___ RAW DATA ___

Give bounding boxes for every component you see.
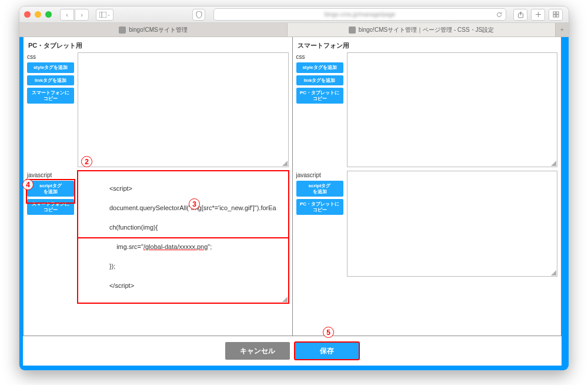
add-script-tag-button[interactable]: scriptタグ を追加: [27, 181, 74, 197]
new-tab-button[interactable]: +: [556, 23, 569, 36]
tab-favicon-icon: [349, 26, 356, 34]
titlebar: ‹ › ⌄ bingo-cms.jp/manage/page: [19, 6, 569, 23]
sp-css-section: css styleタグを追加 linkタグを追加 PC・タブレットに コピー: [296, 52, 558, 167]
section-label: javascript: [296, 171, 340, 178]
url-bar[interactable]: bingo-cms.jp/manage/page: [213, 8, 506, 21]
resize-grip-icon[interactable]: [282, 161, 288, 166]
back-button[interactable]: ‹: [60, 9, 74, 21]
tab-cms-manage[interactable]: bingo!CMSサイト管理: [19, 23, 288, 36]
tab-favicon-icon: [119, 26, 126, 34]
browser-window: ‹ › ⌄ bingo-cms.jp/manage/page: [19, 6, 569, 371]
copy-to-pc-tablet-button[interactable]: PC・タブレットに コピー: [296, 88, 343, 104]
footer: 5 キャンセル 保存: [23, 336, 562, 366]
add-script-tag-button[interactable]: scriptタグ を追加: [296, 181, 343, 197]
add-style-tag-button[interactable]: styleタグを追加: [296, 62, 343, 73]
column-title: スマートフォン用: [296, 39, 558, 52]
section-label: css: [296, 52, 340, 60]
section-label: javascript: [27, 171, 71, 178]
share-icon[interactable]: [513, 9, 527, 21]
forward-button[interactable]: ›: [75, 9, 89, 21]
cancel-button[interactable]: キャンセル: [225, 342, 290, 360]
svg-rect-6: [556, 15, 559, 17]
tabs-overview-icon[interactable]: [549, 9, 563, 21]
svg-rect-4: [556, 12, 559, 14]
svg-rect-3: [553, 12, 556, 14]
nav-buttons: ‹ ›: [60, 9, 90, 21]
app-content: PC・タブレット用 css styleタグを追加 linkタグを追加 スマートフ…: [23, 37, 562, 366]
close-window-button[interactable]: [24, 11, 31, 18]
copy-to-smartphone-button[interactable]: スマートフォンに コピー: [27, 88, 74, 104]
section-label: css: [27, 52, 71, 60]
pc-js-section: 2 javascript 4 scriptタグ を追加 スマートフォンに コピー: [27, 171, 289, 303]
main-columns: PC・タブレット用 css styleタグを追加 linkタグを追加 スマートフ…: [23, 37, 562, 336]
tab-label: bingo!CMSサイト管理｜ページ管理 - CSS・JS設定: [359, 26, 495, 34]
add-link-tag-button[interactable]: linkタグを追加: [27, 75, 74, 86]
column-pc-tablet: PC・タブレット用 css styleタグを追加 linkタグを追加 スマートフ…: [23, 37, 292, 336]
sp-js-section: javascript scriptタグ を追加 PC・タブレットに コピー: [296, 171, 558, 277]
column-title: PC・タブレット用: [27, 39, 289, 52]
pc-css-section: css styleタグを追加 linkタグを追加 スマートフォンに コピー: [27, 52, 289, 167]
save-button[interactable]: 保存: [295, 342, 359, 360]
copy-to-smartphone-button[interactable]: スマートフォンに コピー: [27, 199, 74, 215]
pc-js-textarea[interactable]: <script> document.querySelectorAll("img[…: [78, 171, 289, 303]
sp-css-textarea[interactable]: [347, 52, 558, 167]
app-frame: PC・タブレット用 css styleタグを追加 linkタグを追加 スマートフ…: [19, 37, 569, 370]
sp-js-textarea[interactable]: [347, 171, 558, 277]
tab-css-js-settings[interactable]: bingo!CMSサイト管理｜ページ管理 - CSS・JS設定: [288, 23, 556, 36]
tab-label: bingo!CMSサイト管理: [129, 26, 187, 34]
resize-grip-icon[interactable]: [551, 270, 556, 276]
add-link-tag-button[interactable]: linkタグを追加: [296, 75, 343, 86]
new-tab-icon[interactable]: [531, 9, 545, 21]
svg-rect-5: [553, 15, 556, 17]
right-tools: [513, 9, 564, 21]
privacy-shield-icon[interactable]: [192, 9, 205, 21]
minimize-window-button[interactable]: [35, 11, 41, 18]
underlined-path: /global-data/xxxxx.png: [143, 243, 208, 250]
add-style-tag-button[interactable]: styleタグを追加: [27, 62, 74, 73]
copy-to-pc-tablet-button[interactable]: PC・タブレットに コピー: [296, 199, 343, 215]
pc-css-textarea[interactable]: [78, 52, 289, 167]
svg-rect-0: [99, 12, 106, 18]
traffic-lights: [24, 11, 52, 18]
column-smartphone: スマートフォン用 css styleタグを追加 linkタグを追加 PC・タブレ…: [292, 37, 562, 336]
maximize-window-button[interactable]: [45, 11, 52, 18]
reload-icon[interactable]: [496, 12, 502, 18]
code-content: <script> document.querySelectorAll("img[…: [81, 174, 286, 300]
resize-grip-icon[interactable]: [551, 161, 556, 166]
tab-bar: bingo!CMSサイト管理 bingo!CMSサイト管理｜ページ管理 - CS…: [19, 23, 569, 37]
sidebar-toggle-button[interactable]: ⌄: [96, 9, 113, 21]
resize-grip-icon[interactable]: [282, 297, 288, 302]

___

How many lines in the data above hold the word "document"? Answer with the number alone.

2